ColEP


Project description

A key challenge for the use of data-based methods for the analysis and optimization of processes in electronics production is the imbalance of the data. Despite the large amounts of data generated in high-volume production, the information content of the data is limited, as the vast majority of inspections do not detect any errors. In order to avoid error slippage, the automated inspection steps, which are usually based on conventional image processing methods, are set so sensitively that there is usually a relatively high rate of pseudo errors. These components actually meet the specifications, but are incorrectly classified as faulty, resulting in a high manual inspection effort.

In order to reduce this effort, components identified as faulty can be rechecked using AI methods so that some of the pseudo faults are recognized, which results in a reduction of the testing effort. The quality of the AI methods used crucially depends on the amount and quality of the available data. In order to have a large database available despite the unbalanced data situation in electronics production, the research project ColEP is investigating the advantages and information technology solutions for the collaborative utilization of process, quality and metadata from electronics manufacturers and system manufacturers. Selected AI use cases in electronics production will be used to analyze potential improvements for which collaborative data sets appear particularly suitable. In this regard, the data is automatically anonymized and processed to ensure basic security. Furthermore, a framework will be developed using the GAIA-X concepts to ensure the sovereignty of the data for the owner.

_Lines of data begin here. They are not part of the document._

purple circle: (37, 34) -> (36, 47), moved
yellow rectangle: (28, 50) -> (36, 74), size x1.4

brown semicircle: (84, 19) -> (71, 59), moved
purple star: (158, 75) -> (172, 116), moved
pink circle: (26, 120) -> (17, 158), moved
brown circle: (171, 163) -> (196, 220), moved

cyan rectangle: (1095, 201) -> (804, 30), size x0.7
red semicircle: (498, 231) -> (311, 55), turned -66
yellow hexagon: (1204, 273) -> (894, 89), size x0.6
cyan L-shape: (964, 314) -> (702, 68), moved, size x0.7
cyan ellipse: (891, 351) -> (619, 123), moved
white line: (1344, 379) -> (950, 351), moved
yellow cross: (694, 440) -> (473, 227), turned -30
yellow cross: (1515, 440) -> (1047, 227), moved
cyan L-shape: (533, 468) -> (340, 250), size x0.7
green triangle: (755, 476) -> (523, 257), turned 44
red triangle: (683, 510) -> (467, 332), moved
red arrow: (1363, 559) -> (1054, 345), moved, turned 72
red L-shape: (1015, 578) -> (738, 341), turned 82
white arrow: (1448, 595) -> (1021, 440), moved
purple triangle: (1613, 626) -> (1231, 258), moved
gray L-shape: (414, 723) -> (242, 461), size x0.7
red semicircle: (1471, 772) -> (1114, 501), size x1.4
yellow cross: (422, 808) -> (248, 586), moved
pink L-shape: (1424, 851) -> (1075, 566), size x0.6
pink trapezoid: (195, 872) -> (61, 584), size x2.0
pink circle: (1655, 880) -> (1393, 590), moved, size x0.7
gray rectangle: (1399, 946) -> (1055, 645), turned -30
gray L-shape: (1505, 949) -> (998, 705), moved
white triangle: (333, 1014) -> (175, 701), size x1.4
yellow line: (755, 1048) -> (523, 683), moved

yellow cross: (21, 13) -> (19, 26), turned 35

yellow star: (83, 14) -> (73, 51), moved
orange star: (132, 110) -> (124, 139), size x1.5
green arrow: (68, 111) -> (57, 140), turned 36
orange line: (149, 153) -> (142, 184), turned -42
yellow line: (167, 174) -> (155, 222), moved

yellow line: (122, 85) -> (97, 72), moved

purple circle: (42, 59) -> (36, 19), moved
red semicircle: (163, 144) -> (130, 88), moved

In this context, both frameworks for federated learning and the integration into existing sovereign data infrastructures are examined. In contrast to centralized learning, where data from different sources is collected on a central server, federated learning keeps training data local to the participating companies at all times, ensuring data security and sovereignty. Model training takes place locally, after which the trained models are sent to a central server, which combines them into a global model.

The goal of the project is to investigate the applicability of federated learning in an industrial context using use cases in electronics production. It aims towards comparing the model performance of federated learning with centralized and local learning. In addition, data protection-specific advantages of federated learning will be investigated and security-relevant challenges such as data manipulation and reconstruction of training data will be critically examined and prevented using suitable methods.